The point is not to build an AI sommelier. Rather, this early success shows that an array of MTJ devices could potentially be scaled up and used to build new AI systems.
While the amount of energy an AI system uses depends on its components, using MTJs as synapses could drastically reduce its energy use by half if not more, which could enable lower power use in applications such as “smart” clothing, miniature drones, or sensors that process data at the source.
Implementation of a Binary Neural Network on a Passive Array of Magnetic Tunnel Junctions
The increasing scale of neural networks and their growing application space have produced demand for more energy- and memory-efficient artificial-intelligence-specific hardware. Avenues to mitigate the main issue, the von Neumann bottleneck, include in-memory and near-memory architectures, as well as algorithmic approaches.
Here we leverage the low-power and the inherently binary operation of magnetic tunnel junctions (MTJs) to demonstrate neural network hardware inference based on passive arrays of MTJs. In general, transferring a trained network model to hardware for inference is confronted by degradation in performance due to device-to-device variations, write errors, parasitic resistance, and nonidealities in the substrate.

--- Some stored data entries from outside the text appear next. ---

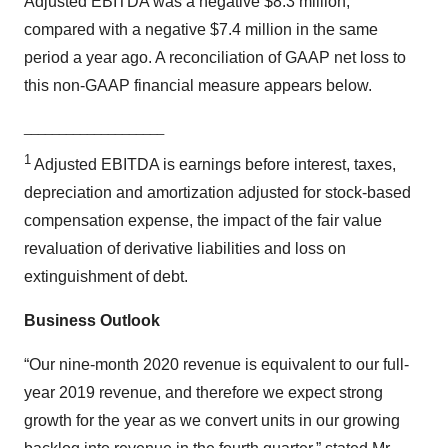
Adjusted EBITDA was a negative $8.3 million,
compared with a negative $7.4 million in the same
period a year ago. A reconciliation of GAAP net loss to
this non-GAAP financial measure appears below.
____________________
1
Adjusted EBITDA is earnings before interest, taxes,
depreciation and amortization adjusted for stock-based
compensation expense, the impact of the fair value
revaluation of derivative liabilities and loss on
extinguishment of debt.
Business Outlook
“Our nine-month 2020 revenue is equivalent to our full-
year 2019 revenue, and therefore we expect strong
growth for the year as we convert units in our growing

To quantify the effect of these hardware realities, we benchmark 300 unique weight matrix solutions of a two-layer perceptron to classify the Wine dataset for both classification accuracy and write fidelity. Despite device imperfections, we achieve software-equivalent accuracy of up to 95.3% with proper tuning of network parameters in 15 × 15 MTJ arrays having a range of device sizes.
The success of this tuning process shows that new metrics are needed to characterize the performance and quality of networks reproduced in mixed signal hardware.